Die doppelte Perspektive

Als FREO e.V. wollen wir dabei zwei Perspektiven einnehmen: Zum einen die Perspektive der einzelnen Musiker:innen, die als Träger ihrer eigenen Ensemble- und Orchesterorganisationen in unseren Klangkörpern eine besondere Rolle spielen. Zum anderen die Perspektive der freien Klangkörper als Organisatio­nen, die als Auftraggeber:innen nicht nur die Verantwortung für die angemes­sene Honorierung ihrer festen Mitglieder, sondern auch für alle künstlerischen Gäste und andere Auftragnehmer tragen.

Neue Übereinkunft als Grundlage

Für den Diskurs brauchen wir eine neue Übereinkunft, eine gemeinsame Grund­lage als Aus­gangspunkt. Und dazu zählt:

  • Die Hauptberuflichkeit in der Selbstständigkeit ist als Berufsbild zumeist be­wusst gewählt und für viele künstlerische Tätigkeiten eine Grundvoraussetzung.
  • Selbstständige Musiker:innen sind hoch ausgebildete Expert:innen.
  • Selbstständige Musiker:innen sind Profis und verdienen mit ihrer Kunst ihren Le­bensunterhalt.

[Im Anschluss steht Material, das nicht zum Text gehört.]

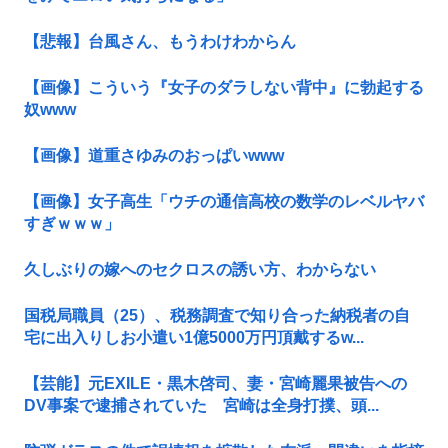
【悲報】台風さん、もうわけわからん
【画像】こういう『女子のダラしない背中』に勃起する
奴www
【画像】道重さゆみのおっぱいwww
【画像】女子高生「ウチの通信高校の数学のレベルヤバ
すぎｗｗｗ」
久しぶりの嫁へのセクロスの誘い方、わからない
国税局職員（25）、税務調査で知り合った納税者の自
宅に出入りしお小遣い1億5000万円頂戴するw...
【芸能】元EXILE・黒木啓司、妻・宮崎麗果被告への
DV事案で逮捕されていた 宮崎は全身打撲、頭...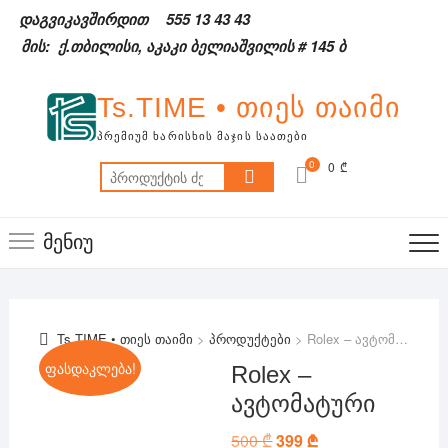
Skip
დაგვიკავშირდით
555 13 43 43
to
მის: ქ.თბილისი, აკაკი ბელიაშვილის # 145 ბ
content
Ts.TIME • თიეს თაიმი
ᲞᲠᲔᲛᲘᲣᲛ ᲮᲐᲠᲘᲡᲮᲘᲡ ᲛᲐᲯᲘᲡ ᲡᲐᲐᲗᲔᲑᲘ
0
0 ₾
ძებნა:
მენიუ
Ts.TIME • თიეს თაიმი
>
პროდუქტები
>
Rolex – ავტომატური
ფასდაკლება!
Rolex –
ავტომატური
500
₾
Original
399
₾
Current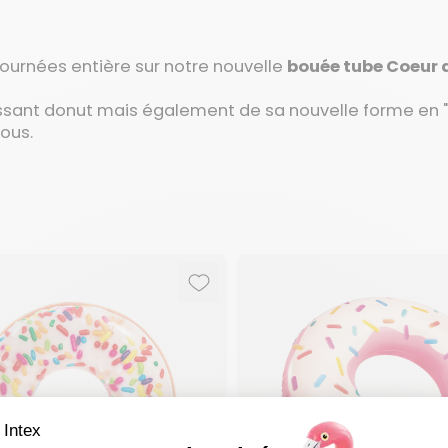
journées entière sur notre nouvelle
bouée tube Coeur 
tissant donut mais également de sa nouvelle forme en "
ous.
oris
favoris
Ajouter aux favoris
Supprimer des favoris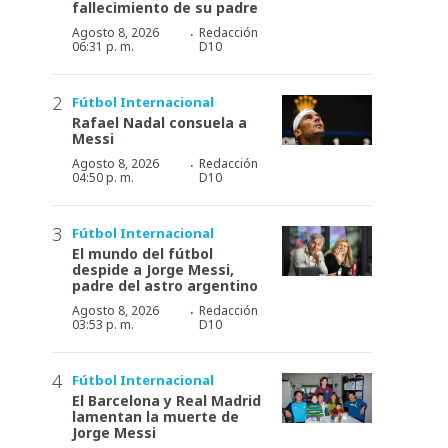
fallecimiento de su padre
·
Agosto 8, 2026
Redacción
06:31 p. m.
D10
Fútbol Internacional
Rafael Nadal consuela a
Messi
·
Agosto 8, 2026
Redacción
04:50 p. m.
D10
Fútbol Internacional
El mundo del fútbol
despide a Jorge Messi,
padre del astro argentino
·
Agosto 8, 2026
Redacción
03:53 p. m.
D10
Fútbol Internacional
El Barcelona y Real Madrid
lamentan la muerte de
Jorge Messi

Fragen wie „Und was machen Sie hauptberuflich?“ oder die Annahme, dass selbstständige Musiker:innen überwiegend lieber in einer Festanstellung arbeiten würden, müssen wir hinter uns lassen. Sie ist schlicht falsch.

Die Ausgangslage: Hauptberuflich selbstständig - was heißt das eigentlich?

Selbstständige Musiker:innen sind Unternehmer:innen. Sie müssen über ihr Ein­kommen nicht nur ihren privaten Lebensunterhalt, sondern auch all diejenigen Bestandteile finanzieren, die zur Aufrechterhaltung und zum Ausbau ihrer wirt­schaftlichen Existenz notwendig sind. Neben der sehr offensichtlichen künstle­rischen Tätigkeit in Form von Auftritten oder der Teilnahme an Proben gehören dazu auch zahlreiche organisatorische und administrative Aspekte (Ver­tragsan­gelegenheiten, Buchhaltung, Korrespondenz, Abrechnung, u.a.), Zeiten individueller Vorbereitung und Maßnahmen zur Aufrecht­erhaltung der künstleri­schen Fähigkeit und unter­nehmerischen Kenntnisse (Üben, Proben, Weiterbildungen, u.a.), Aufbau und Ausbau der Sicht­barkeit (Presse- und Öffentlichkeitsarbeit, Website, Social Media), Akquisetätigkeiten (Enga­gements und Fördergelder, Netzwerkpflege, u.a.) und die Investitionen in Infrastruktur und Ausstattung (z.B. Instrumentarium und Equipment, Miete für Räumlichkeiten, Büromaterial, Konzertklei­dung, Transportmittel).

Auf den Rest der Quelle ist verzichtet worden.